DIRECTIONS FOR THIS TASK
All lines in the listing below from the one containing "exklusive Inhalte zu" through the last should be written out exactly, and only those.

DATA PROVIDED
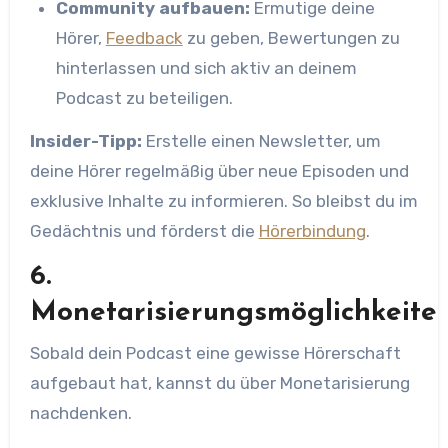
Community aufbauen:
Ermutige deine
Hörer,
Feedback
zu geben, Bewertungen zu
hinterlassen und sich aktiv an deinem
Podcast zu beteiligen.
Insider-Tipp:
Erstelle einen Newsletter, um
deine Hörer regelmäßig über neue Episoden und
exklusive Inhalte zu informieren. So bleibst du im
Gedächtnis und förderst die
Hörerbindung
.
6.
Monetarisierungsmöglichkeite
Sobald dein Podcast eine gewisse Hörerschaft
aufgebaut hat, kannst du über Monetarisierung
nachdenken.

WRITTEN SOLUTION
exklusive Inhalte zu informieren. So bleibst du im
Gedächtnis und förderst die
Hörerbindung
.
6.
Monetarisierungsmöglichkeite
Sobald dein Podcast eine gewisse Hörerschaft
aufgebaut hat, kannst du über Monetarisierung
nachdenken.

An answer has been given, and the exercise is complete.